**About this task**:
Of the entries that follow, how many lines hold the string "Nguyên"? Write the number and nothing more.

**Provided entries**:

--- START ---

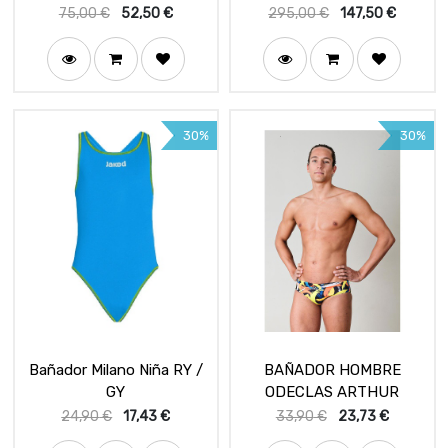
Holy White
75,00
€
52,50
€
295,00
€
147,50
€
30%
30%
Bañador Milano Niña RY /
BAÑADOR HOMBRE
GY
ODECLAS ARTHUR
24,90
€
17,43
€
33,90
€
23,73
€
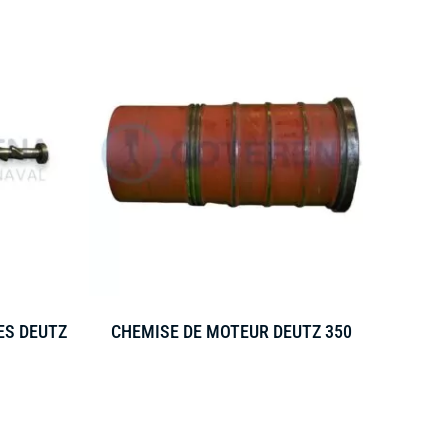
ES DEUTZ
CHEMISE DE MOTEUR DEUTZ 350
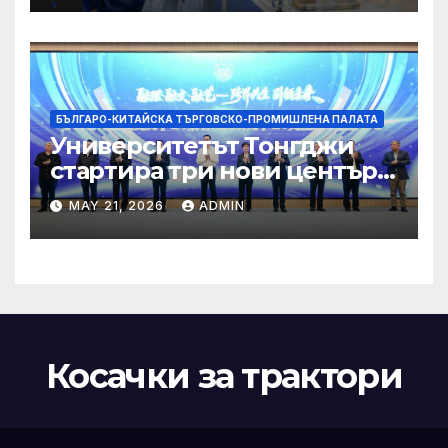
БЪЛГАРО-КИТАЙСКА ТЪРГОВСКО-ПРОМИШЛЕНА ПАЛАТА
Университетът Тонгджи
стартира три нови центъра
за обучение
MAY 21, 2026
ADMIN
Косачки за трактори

--- END ---
--- START ---

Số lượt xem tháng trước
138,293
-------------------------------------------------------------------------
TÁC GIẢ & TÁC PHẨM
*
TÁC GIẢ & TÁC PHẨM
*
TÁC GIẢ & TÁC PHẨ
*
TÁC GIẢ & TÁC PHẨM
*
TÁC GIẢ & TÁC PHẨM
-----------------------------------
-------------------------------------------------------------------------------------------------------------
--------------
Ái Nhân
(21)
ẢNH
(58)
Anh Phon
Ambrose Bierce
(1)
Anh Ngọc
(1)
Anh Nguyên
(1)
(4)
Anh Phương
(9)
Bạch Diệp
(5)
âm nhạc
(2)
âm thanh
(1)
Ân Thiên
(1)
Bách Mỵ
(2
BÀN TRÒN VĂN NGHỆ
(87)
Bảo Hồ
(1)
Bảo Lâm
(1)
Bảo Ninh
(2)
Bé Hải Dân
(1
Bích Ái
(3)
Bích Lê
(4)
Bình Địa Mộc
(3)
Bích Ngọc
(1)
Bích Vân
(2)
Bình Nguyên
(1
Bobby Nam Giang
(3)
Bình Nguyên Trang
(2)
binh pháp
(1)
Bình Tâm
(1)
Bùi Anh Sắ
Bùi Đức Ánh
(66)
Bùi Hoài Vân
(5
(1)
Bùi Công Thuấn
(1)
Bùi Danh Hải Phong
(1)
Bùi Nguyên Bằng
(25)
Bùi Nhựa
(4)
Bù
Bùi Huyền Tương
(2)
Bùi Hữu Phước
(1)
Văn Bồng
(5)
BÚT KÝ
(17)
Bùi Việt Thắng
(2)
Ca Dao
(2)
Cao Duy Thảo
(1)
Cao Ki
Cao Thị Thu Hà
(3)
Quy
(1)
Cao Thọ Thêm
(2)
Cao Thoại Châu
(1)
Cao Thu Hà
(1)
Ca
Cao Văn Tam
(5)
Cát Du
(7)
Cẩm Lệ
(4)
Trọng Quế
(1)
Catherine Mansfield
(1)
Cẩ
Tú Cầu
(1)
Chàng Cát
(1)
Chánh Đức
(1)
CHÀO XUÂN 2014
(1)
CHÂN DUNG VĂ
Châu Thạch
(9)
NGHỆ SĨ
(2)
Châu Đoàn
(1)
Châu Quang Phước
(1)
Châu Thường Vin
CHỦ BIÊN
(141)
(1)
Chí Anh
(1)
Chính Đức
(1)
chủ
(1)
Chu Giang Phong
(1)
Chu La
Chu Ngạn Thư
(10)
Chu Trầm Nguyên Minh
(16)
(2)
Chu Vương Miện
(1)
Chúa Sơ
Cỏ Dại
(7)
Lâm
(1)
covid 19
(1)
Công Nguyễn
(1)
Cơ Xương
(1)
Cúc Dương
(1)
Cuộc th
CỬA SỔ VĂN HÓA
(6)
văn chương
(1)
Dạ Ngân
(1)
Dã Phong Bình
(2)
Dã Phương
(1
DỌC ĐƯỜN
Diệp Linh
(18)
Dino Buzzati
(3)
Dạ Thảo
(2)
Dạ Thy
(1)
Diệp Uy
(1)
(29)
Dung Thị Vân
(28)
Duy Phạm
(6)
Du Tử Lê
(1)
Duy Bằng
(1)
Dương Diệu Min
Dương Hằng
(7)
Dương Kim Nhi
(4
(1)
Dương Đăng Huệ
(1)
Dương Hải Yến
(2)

--- END ---

**Exercise solution**:
5